TASK ITEM> Every record should be written out again in full, with no character altered.

Start of RECORDS PROVIDED

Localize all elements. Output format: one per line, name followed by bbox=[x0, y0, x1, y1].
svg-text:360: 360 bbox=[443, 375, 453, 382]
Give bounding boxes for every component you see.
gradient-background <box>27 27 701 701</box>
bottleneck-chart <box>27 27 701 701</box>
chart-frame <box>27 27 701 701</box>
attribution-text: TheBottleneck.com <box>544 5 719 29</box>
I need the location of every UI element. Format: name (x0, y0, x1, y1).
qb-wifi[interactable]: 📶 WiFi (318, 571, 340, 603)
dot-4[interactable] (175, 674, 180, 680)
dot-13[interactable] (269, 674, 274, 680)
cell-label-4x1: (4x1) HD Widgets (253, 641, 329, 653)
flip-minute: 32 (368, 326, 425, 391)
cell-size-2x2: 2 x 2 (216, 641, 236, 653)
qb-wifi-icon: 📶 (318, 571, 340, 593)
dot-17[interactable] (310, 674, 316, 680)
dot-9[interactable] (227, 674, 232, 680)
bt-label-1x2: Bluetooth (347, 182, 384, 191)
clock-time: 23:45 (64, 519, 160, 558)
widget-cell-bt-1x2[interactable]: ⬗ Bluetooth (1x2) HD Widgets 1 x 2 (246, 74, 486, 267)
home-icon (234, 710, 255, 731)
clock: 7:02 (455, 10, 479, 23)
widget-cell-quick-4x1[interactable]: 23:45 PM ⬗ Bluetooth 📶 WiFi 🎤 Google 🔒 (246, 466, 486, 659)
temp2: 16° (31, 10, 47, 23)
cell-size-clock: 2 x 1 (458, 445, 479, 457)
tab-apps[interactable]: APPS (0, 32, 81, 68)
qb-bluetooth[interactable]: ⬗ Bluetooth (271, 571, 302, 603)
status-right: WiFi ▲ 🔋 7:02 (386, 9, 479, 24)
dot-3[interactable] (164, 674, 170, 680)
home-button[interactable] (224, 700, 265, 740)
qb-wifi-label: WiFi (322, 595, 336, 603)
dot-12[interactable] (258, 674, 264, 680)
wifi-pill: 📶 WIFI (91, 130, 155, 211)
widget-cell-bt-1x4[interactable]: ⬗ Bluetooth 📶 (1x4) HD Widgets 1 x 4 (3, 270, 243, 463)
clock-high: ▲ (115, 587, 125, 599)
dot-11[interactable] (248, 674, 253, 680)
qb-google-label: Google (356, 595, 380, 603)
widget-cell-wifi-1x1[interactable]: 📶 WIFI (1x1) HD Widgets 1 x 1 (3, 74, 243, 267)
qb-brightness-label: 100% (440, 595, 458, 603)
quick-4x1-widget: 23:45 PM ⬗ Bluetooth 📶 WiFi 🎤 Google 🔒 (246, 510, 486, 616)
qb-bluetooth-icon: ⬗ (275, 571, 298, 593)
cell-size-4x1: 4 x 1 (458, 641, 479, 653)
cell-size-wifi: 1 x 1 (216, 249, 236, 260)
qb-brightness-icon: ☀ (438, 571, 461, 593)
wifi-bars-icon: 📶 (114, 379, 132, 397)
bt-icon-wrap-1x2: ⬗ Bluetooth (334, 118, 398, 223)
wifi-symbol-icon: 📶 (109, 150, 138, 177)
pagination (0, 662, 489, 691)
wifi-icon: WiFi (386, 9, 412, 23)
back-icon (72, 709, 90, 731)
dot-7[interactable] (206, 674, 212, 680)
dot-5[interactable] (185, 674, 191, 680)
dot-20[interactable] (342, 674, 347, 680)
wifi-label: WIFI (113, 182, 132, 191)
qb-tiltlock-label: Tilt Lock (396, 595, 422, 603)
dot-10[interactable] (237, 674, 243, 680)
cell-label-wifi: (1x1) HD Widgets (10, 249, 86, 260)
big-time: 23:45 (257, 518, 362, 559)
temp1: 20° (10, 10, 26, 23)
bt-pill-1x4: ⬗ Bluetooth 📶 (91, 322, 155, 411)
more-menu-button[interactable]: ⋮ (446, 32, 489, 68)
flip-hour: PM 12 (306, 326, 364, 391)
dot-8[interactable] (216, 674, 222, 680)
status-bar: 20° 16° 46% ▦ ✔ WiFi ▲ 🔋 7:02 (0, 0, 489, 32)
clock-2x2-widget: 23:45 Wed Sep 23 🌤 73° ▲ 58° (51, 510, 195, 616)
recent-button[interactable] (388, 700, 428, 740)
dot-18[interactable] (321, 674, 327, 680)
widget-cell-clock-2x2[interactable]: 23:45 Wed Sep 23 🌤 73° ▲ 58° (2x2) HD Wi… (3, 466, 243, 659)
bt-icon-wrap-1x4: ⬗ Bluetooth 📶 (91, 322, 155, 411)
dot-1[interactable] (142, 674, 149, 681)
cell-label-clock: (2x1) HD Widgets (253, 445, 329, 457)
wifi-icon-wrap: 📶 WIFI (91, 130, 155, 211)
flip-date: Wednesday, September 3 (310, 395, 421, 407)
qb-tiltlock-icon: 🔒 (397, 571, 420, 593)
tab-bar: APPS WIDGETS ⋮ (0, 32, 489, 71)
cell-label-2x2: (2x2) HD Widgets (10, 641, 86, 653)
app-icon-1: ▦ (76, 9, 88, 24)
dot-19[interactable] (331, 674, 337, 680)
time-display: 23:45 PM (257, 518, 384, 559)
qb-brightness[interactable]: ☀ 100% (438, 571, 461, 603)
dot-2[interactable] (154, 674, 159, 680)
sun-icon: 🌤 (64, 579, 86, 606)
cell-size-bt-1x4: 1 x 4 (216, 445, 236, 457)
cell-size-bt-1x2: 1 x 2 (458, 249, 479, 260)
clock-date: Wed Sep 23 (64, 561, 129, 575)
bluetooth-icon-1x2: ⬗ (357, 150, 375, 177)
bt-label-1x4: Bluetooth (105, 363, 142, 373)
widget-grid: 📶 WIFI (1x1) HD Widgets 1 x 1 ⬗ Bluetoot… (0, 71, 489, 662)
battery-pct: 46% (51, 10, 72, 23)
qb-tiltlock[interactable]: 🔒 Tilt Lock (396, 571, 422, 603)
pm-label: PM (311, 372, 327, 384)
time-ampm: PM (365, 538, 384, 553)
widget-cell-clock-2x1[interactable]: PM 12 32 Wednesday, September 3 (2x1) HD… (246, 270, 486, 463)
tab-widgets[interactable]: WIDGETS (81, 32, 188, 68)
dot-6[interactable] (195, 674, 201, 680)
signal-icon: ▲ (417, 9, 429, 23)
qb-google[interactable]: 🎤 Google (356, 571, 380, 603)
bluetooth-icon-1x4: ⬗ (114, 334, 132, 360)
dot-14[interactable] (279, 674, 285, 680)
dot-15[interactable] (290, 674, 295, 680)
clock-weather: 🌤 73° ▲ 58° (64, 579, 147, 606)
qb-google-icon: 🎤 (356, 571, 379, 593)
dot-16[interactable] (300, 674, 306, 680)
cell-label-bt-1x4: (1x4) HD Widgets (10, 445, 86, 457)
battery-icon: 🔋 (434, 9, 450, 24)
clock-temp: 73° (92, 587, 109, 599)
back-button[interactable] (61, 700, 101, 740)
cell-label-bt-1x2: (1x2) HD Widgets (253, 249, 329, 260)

End of RECORDS PROVIDED

SOLUTION FOR THIS PROBLEM>
Localize all elements. Output format: one per line, name followed by bbox=[x0, y0, x1, y1].
svg-text:360: 360 bbox=[443, 375, 453, 382]
Give bounding boxes for every component you see.
gradient-background <box>27 27 701 701</box>
bottleneck-chart <box>27 27 701 701</box>
chart-frame <box>27 27 701 701</box>
attribution-text: TheBottleneck.com <box>544 5 719 29</box>
I need the location of every UI element. Format: name (x0, y0, x1, y1).
qb-wifi[interactable]: 📶 WiFi (318, 571, 340, 603)
dot-4[interactable] (175, 674, 180, 680)
dot-13[interactable] (269, 674, 274, 680)
cell-label-4x1: (4x1) HD Widgets (253, 641, 329, 653)
flip-minute: 32 (368, 326, 425, 391)
cell-size-2x2: 2 x 2 (216, 641, 236, 653)
qb-wifi-icon: 📶 (318, 571, 340, 593)
dot-17[interactable] (310, 674, 316, 680)
dot-9[interactable] (227, 674, 232, 680)
bt-label-1x2: Bluetooth (347, 182, 384, 191)
clock-time: 23:45 (64, 519, 160, 558)
widget-cell-bt-1x2[interactable]: ⬗ Bluetooth (1x2) HD Widgets 1 x 2 (246, 74, 486, 267)
home-icon (234, 710, 255, 731)
clock: 7:02 (455, 10, 479, 23)
widget-cell-quick-4x1[interactable]: 23:45 PM ⬗ Bluetooth 📶 WiFi 🎤 Google 🔒 (246, 466, 486, 659)
temp2: 16° (31, 10, 47, 23)
cell-size-clock: 2 x 1 (458, 445, 479, 457)
tab-apps[interactable]: APPS (0, 32, 81, 68)
qb-bluetooth[interactable]: ⬗ Bluetooth (271, 571, 302, 603)
status-right: WiFi ▲ 🔋 7:02 (386, 9, 479, 24)
dot-3[interactable] (164, 674, 170, 680)
home-button[interactable] (224, 700, 265, 740)
qb-wifi-label: WiFi (322, 595, 336, 603)
dot-12[interactable] (258, 674, 264, 680)
wifi-pill: 📶 WIFI (91, 130, 155, 211)
widget-cell-bt-1x4[interactable]: ⬗ Bluetooth 📶 (1x4) HD Widgets 1 x 4 (3, 270, 243, 463)
clock-high: ▲ (115, 587, 125, 599)
dot-11[interactable] (248, 674, 253, 680)
qb-google-label: Google (356, 595, 380, 603)
widget-cell-wifi-1x1[interactable]: 📶 WIFI (1x1) HD Widgets 1 x 1 (3, 74, 243, 267)
qb-brightness-label: 100% (440, 595, 458, 603)
quick-4x1-widget: 23:45 PM ⬗ Bluetooth 📶 WiFi 🎤 Google 🔒 (246, 510, 486, 616)
qb-bluetooth-icon: ⬗ (275, 571, 298, 593)
cell-size-4x1: 4 x 1 (458, 641, 479, 653)
cell-size-wifi: 1 x 1 (216, 249, 236, 260)
qb-brightness-icon: ☀ (438, 571, 461, 593)
wifi-bars-icon: 📶 (114, 379, 132, 397)
bt-icon-wrap-1x2: ⬗ Bluetooth (334, 118, 398, 223)
wifi-symbol-icon: 📶 (109, 150, 138, 177)
pagination (0, 662, 489, 691)
wifi-icon: WiFi (386, 9, 412, 23)
back-icon (72, 709, 90, 731)
dot-7[interactable] (206, 674, 212, 680)
dot-5[interactable] (185, 674, 191, 680)
dot-20[interactable] (342, 674, 347, 680)
wifi-label: WIFI (113, 182, 132, 191)
qb-tiltlock-label: Tilt Lock (396, 595, 422, 603)
dot-10[interactable] (237, 674, 243, 680)
cell-label-wifi: (1x1) HD Widgets (10, 249, 86, 260)
big-time: 23:45 (257, 518, 362, 559)
temp1: 20° (10, 10, 26, 23)
bt-pill-1x4: ⬗ Bluetooth 📶 (91, 322, 155, 411)
more-menu-button[interactable]: ⋮ (446, 32, 489, 68)
flip-hour: PM 12 (306, 326, 364, 391)
dot-8[interactable] (216, 674, 222, 680)
status-bar: 20° 16° 46% ▦ ✔ WiFi ▲ 🔋 7:02 (0, 0, 489, 32)
clock-2x2-widget: 23:45 Wed Sep 23 🌤 73° ▲ 58° (51, 510, 195, 616)
recent-button[interactable] (388, 700, 428, 740)
dot-18[interactable] (321, 674, 327, 680)
widget-cell-clock-2x2[interactable]: 23:45 Wed Sep 23 🌤 73° ▲ 58° (2x2) HD Wi… (3, 466, 243, 659)
bt-icon-wrap-1x4: ⬗ Bluetooth 📶 (91, 322, 155, 411)
dot-1[interactable] (142, 674, 149, 681)
cell-label-clock: (2x1) HD Widgets (253, 445, 329, 457)
wifi-icon-wrap: 📶 WIFI (91, 130, 155, 211)
flip-date: Wednesday, September 3 (310, 395, 421, 407)
qb-tiltlock-icon: 🔒 (397, 571, 420, 593)
tab-bar: APPS WIDGETS ⋮ (0, 32, 489, 71)
cell-label-2x2: (2x2) HD Widgets (10, 641, 86, 653)
app-icon-1: ▦ (76, 9, 88, 24)
dot-19[interactable] (331, 674, 337, 680)
time-display: 23:45 PM (257, 518, 384, 559)
qb-brightness[interactable]: ☀ 100% (438, 571, 461, 603)
dot-2[interactable] (154, 674, 159, 680)
sun-icon: 🌤 (64, 579, 86, 606)
cell-size-bt-1x4: 1 x 4 (216, 445, 236, 457)
cell-size-bt-1x2: 1 x 2 (458, 249, 479, 260)
clock-date: Wed Sep 23 (64, 561, 129, 575)
bluetooth-icon-1x2: ⬗ (357, 150, 375, 177)
bt-label-1x4: Bluetooth (105, 363, 142, 373)
widget-grid: 📶 WIFI (1x1) HD Widgets 1 x 1 ⬗ Bluetoot… (0, 71, 489, 662)
battery-pct: 46% (51, 10, 72, 23)
qb-tiltlock[interactable]: 🔒 Tilt Lock (396, 571, 422, 603)
pm-label: PM (311, 372, 327, 384)
time-ampm: PM (365, 538, 384, 553)
widget-cell-clock-2x1[interactable]: PM 12 32 Wednesday, September 3 (2x1) HD… (246, 270, 486, 463)
tab-widgets[interactable]: WIDGETS (81, 32, 188, 68)
dot-6[interactable] (195, 674, 201, 680)
signal-icon: ▲ (417, 9, 429, 23)
qb-google[interactable]: 🎤 Google (356, 571, 380, 603)
bluetooth-icon-1x4: ⬗ (114, 334, 132, 360)
dot-14[interactable] (279, 674, 285, 680)
dot-15[interactable] (290, 674, 295, 680)
clock-weather: 🌤 73° ▲ 58° (64, 579, 147, 606)
qb-google-icon: 🎤 (356, 571, 379, 593)
dot-16[interactable] (300, 674, 306, 680)
cell-label-bt-1x4: (1x4) HD Widgets (10, 445, 86, 457)
battery-icon: 🔋 (434, 9, 450, 24)
clock-temp: 73° (92, 587, 109, 599)
back-button[interactable] (61, 700, 101, 740)
cell-label-bt-1x2: (1x2) HD Widgets (253, 249, 329, 260)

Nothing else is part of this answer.